Shadow banking is emerging as a major lender in emerging markets which warrants considerable management of the financial sector.

What is a shadow bank?

  • Shadow banks are those institutions that do not collect deposits but still provide loans.
  • These include a variety of institutions, ranging from trusts, investment funds etc.,
  • It facilitates the creation of credit but they are not subject to regulatory oversight.
  • As a result, many of the institutions and instruments have been able to employ higher market, credit and liquidity risks, and do not have capital requirements commensurate with those risks.
  • Thus, there are concerns that over lending and default in such institutions can destabilise the financial system.

What else mandates regulation of shadow banking?
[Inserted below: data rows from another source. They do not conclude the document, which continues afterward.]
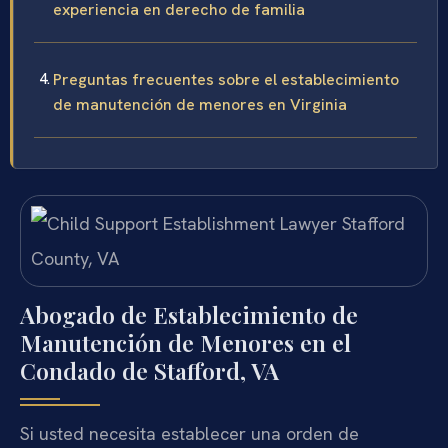
experiencia en derecho de familia
Preguntas frecuentes sobre el establecimiento
de manutención de menores en Virginia
Abogado de Establecimiento de
Manutención de Menores en el
Condado de Stafford, VA
Si usted necesita establecer una orden de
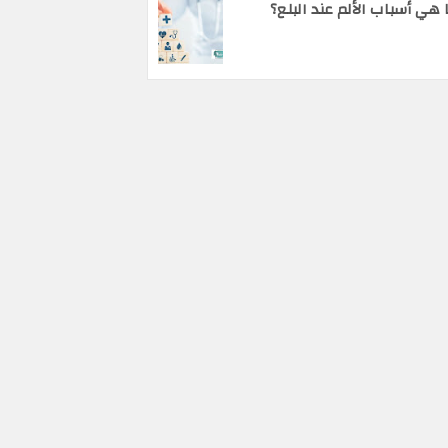
 هي أسباب الألم عند البلع؟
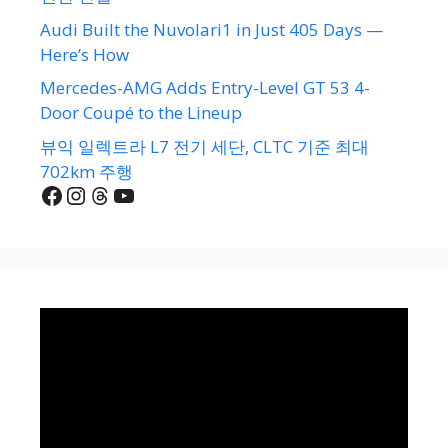
Audi Built the Nuvolari1 in Just 405 Days —
Here’s How
Mercedes-AMG Adds Entry-Level GT 53 4-
Door Coupé to the Lineup
뷰익 일렉트라 L7 전기 세단, CLTC 기준 최대
702km 주행
Facebook
Instagram
Threads
YouTube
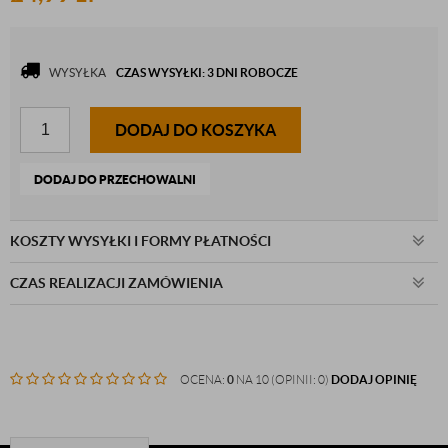
WYSYŁKA
CZAS WYSYŁKI: 3 DNI ROBOCZE
DODAJ DO KOSZYKA
DODAJ DO PRZECHOWALNI
KOSZTY WYSYŁKI I FORMY PŁATNOŚCI
CZAS REALIZACJI ZAMÓWIENIA
OCENA:
0
NA 10 (OPINII: 0)
DODAJ OPINIĘ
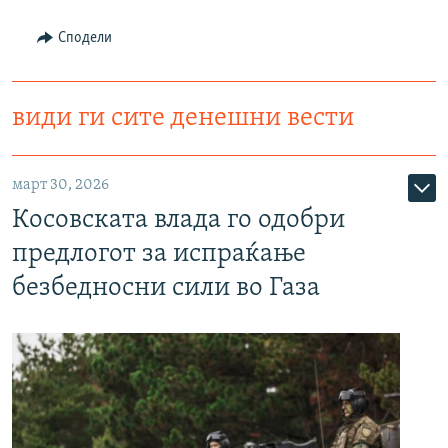
Сподели
види ги сите денешни вести
март 30, 2026
Косовската влада го одобри
предлогот за испраќање
безбедносни сили во Газа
  • Credit to GDP gap measures the risk associated with the credit given to household and businesses in a country.
  • A high credit to GDP gap means trouble for the banking system.
  • The high levels of credit to GDPresulted in the Sub-prime crisis of 2008.
  • Deleveraging of an economy refers to the simultaneous reduction of debt levels in multiple sectors, including private sectors and the government sector.
  • It is usually measured as a decline of the total debt to GDP ratio in the national account.
  • Though a phase of deleveraging was witnessed in the advanced economies and in emerging markets, credit/debt has been expanding again.
  • This is shown by the credit to GDP levels in 2017 to be 15% higher than in 2008 in the advanced economies, and more than 80% higher for emerging markets.
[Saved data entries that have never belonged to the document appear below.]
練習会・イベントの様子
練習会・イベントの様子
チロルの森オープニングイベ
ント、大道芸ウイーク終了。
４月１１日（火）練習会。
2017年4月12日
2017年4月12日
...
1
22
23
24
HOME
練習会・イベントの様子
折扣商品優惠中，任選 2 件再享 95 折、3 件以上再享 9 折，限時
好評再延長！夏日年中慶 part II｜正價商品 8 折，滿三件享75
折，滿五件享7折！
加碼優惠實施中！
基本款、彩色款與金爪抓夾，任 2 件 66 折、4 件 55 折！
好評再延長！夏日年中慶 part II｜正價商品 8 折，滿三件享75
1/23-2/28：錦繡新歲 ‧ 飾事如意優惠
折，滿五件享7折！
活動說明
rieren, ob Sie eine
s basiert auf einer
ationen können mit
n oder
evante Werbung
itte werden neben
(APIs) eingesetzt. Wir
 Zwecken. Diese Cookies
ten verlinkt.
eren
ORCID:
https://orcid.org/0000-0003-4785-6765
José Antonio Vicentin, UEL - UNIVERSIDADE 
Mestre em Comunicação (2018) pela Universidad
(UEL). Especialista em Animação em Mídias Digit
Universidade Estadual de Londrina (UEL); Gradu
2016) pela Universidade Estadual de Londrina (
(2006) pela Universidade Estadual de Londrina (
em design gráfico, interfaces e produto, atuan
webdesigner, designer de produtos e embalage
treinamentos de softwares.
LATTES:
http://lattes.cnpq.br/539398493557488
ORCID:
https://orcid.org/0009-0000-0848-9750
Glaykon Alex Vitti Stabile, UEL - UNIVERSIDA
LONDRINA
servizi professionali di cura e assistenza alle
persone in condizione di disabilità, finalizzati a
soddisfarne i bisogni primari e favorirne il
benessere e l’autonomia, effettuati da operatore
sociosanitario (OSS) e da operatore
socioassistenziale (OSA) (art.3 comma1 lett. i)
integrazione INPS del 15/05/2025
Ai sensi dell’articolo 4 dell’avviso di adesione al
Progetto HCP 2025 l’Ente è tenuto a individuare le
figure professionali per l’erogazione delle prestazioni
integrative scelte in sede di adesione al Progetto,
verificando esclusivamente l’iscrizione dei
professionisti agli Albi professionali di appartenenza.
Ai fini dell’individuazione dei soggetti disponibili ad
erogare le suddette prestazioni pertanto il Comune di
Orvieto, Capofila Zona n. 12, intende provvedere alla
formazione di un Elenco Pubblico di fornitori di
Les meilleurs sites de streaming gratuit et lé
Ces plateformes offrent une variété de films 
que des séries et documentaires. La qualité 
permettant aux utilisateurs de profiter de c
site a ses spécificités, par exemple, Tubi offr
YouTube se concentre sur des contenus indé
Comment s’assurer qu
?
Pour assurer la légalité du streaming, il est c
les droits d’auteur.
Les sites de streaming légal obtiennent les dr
  • Hence, the attention has now shifted from bank lending to shadow banking activities.

Does shadow banks still play a role in debt creation?

  • Shadow lending has played a major role in the build-up to the Great Financial Crisis in 2008.
  • However, since then, shadow lending appears to have reduced, or at least been contained relative to GDP.

  • For the G20 countries taken as a group, credit from non-banks as a per cent of GDP was about 6% lower in 2017 than in 2007, while bank credit had actually increased by 15%.
  • Significantly, the reliance on shadow banking appears to have reduced significantly in the advanced economies by 2015-17 from what it was during 2008-10.
  • This suggests that excessive debt creation is much more a problem of the banking sector as a whole than the non-bank or shadow bank sector.

How does China regulate the shadow banks?

  • Shadow banking has become more significant in emerging markets rather than in advanced economies in recent times.
  • Though there are concerns on shadow lending across the world, the credit extended by shadow banks in China stands at 52% of GDP.
  • However, China regulatesthe activities of shadow banks, both internally and in cross-border transactions.
  • Also, Chinese banks have become increasingly integrated to the shadow banks through their own investments, making it difficult to view these two separately.
  • So while interest rates and other variables such as maturities in shadow lending may not be subject to the same regulatory regime as for banks, there are clearly attempts to put regulatory checks on them.

What is the case with India?

  • There is a very low spread of credit from non-banks in India, standing at 3.4% of GDP in 2015-17.
  • This is because much of the lending has turned non-performing in India and the extent of default suppresses both bank and non-bank lending.
  • Thus, there is considerable mismanagement of the financial sector and it needs to improvised to increase credit inflow in the economy.